--- What to do ---
Return each line of the data below that contains the string "began".
(Beginning of Data records)
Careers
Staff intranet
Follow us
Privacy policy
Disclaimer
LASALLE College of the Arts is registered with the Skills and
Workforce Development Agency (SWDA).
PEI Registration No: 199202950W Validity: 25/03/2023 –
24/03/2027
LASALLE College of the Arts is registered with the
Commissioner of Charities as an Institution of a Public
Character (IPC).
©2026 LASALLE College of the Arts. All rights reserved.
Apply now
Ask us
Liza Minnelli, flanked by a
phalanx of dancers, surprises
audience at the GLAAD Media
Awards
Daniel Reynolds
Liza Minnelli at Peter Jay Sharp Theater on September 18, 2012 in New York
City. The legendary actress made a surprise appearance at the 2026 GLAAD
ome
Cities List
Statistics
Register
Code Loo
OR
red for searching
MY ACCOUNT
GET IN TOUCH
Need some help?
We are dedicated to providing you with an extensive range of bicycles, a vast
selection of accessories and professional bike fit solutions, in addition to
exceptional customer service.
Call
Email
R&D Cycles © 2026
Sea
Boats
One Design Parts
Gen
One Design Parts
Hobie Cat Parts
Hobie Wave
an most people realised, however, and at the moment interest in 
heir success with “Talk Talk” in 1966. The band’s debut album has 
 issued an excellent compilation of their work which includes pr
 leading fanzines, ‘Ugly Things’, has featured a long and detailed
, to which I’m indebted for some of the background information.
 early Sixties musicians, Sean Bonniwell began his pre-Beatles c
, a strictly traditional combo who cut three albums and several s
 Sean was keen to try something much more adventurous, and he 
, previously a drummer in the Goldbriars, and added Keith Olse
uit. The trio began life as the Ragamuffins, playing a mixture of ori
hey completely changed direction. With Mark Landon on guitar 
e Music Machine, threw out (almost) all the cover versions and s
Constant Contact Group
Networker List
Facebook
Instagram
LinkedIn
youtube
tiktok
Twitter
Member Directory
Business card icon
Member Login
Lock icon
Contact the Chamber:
(End of Data records)
--- Reply to the exercise ---
 early Sixties musicians, Sean Bonniwell began his pre-Beatles c
uit. The trio began life as the Ragamuffins, playing a mixture of ori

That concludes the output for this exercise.